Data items
* * * * * * *
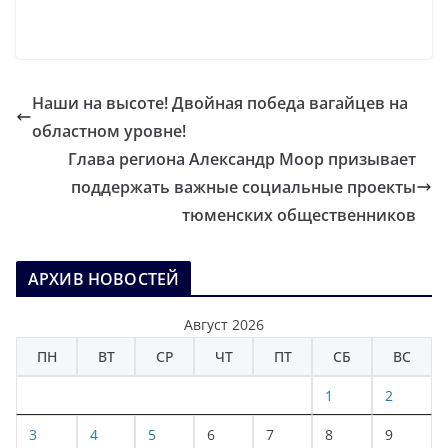
Наши на высоте! Двойная победа вагайцев на
областном уровне!
Глава региона Александр Моор призывает
поддержать важные социальные проекты
тюменских общественников
АРХИВ НОВОСТЕЙ
Август 2026
ПН
ВТ
СР
ЧТ
ПТ
СБ
ВС
1
2
3
4
5
6
7
8
9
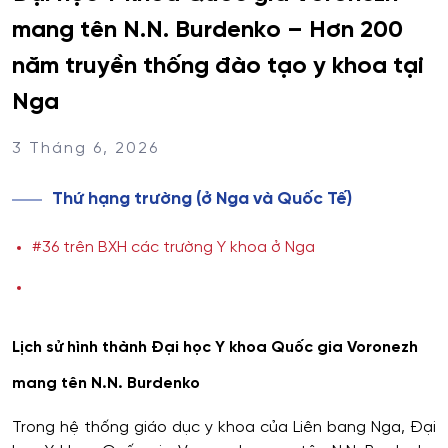
mang tên N.N. Burdenko – Hơn 200
năm truyền thống đào tạo y khoa tại
Nga
3 Tháng 6, 2026
Thứ hạng trường (ở Nga và Quốc Tế)
#36 trên BXH các trường Y khoa ở Nga
Lịch sử hình thành Đại học Y khoa Quốc gia Voronezh
mang tên N.N. Burdenko
Trong hệ thống giáo dục y khoa của Liên bang Nga, Đại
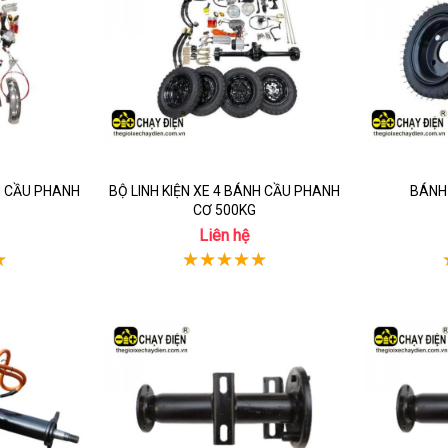
NH CẦU PHANH
BỘ LINH KIỆN XE 4 BÁNH CẦU PHANH
BÁNH 
CƠ 500KG
Liên hệ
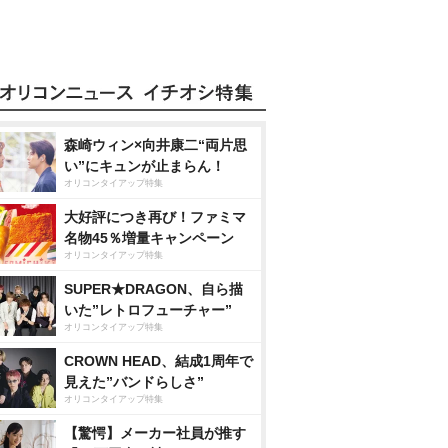
森崎ウィン×向井康二“両片思
い”にキュンが止まらん！
オリコンタイアップ特集
大好評につき再び！ファミマ
名物45％増量キャンペーン
オリコンタイアップ特集
SUPER★DRAGON、自ら描
いた”レトロフューチャー”
オリコンタイアップ特集
CROWN HEAD、結成1周年で
見えた”バンドらしさ”
オリコンタイアップ特集
【驚愕】メーカー社員が推す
* * * * * * *
→ **What is required**
Would you retype all the lines shown above, exactly as written and without any picture?

→ **Answer**
Наши на высоте! Двойная победа вагайцев на
областном уровне!
Глава региона Александр Моор призывает
поддержать важные социальные проекты
тюменских общественников
АРХИВ НОВОСТЕЙ
Август 2026
ПН
ВТ
СР
ЧТ
ПТ
СБ
ВС
1
2
3
4
5
6
7
8
9
mang tên N.N. Burdenko – Hơn 200
năm truyền thống đào tạo y khoa tại
Nga
3 Tháng 6, 2026
Thứ hạng trường (ở Nga và Quốc Tế)
#36 trên BXH các trường Y khoa ở Nga
Lịch sử hình thành Đại học Y khoa Quốc gia Voronezh
mang tên N.N. Burdenko
Trong hệ thống giáo dục y khoa của Liên bang Nga, Đại
NH CẦU PHANH
BỘ LINH KIỆN XE 4 BÁNH CẦU PHANH
BÁNH 
CƠ 500KG
Liên hệ
森崎ウィン×向井康二“両片思
い”にキュンが止まらん！
オリコンタイアップ特集
大好評につき再び！ファミマ
名物45％増量キャンペーン
オリコンタイアップ特集
SUPER★DRAGON、自ら描
いた”レトロフューチャー”
オリコンタイアップ特集
CROWN HEAD、結成1周年で
見えた”バンドらしさ”
オリコンタイアップ特集
【驚愕】メーカー社員が推す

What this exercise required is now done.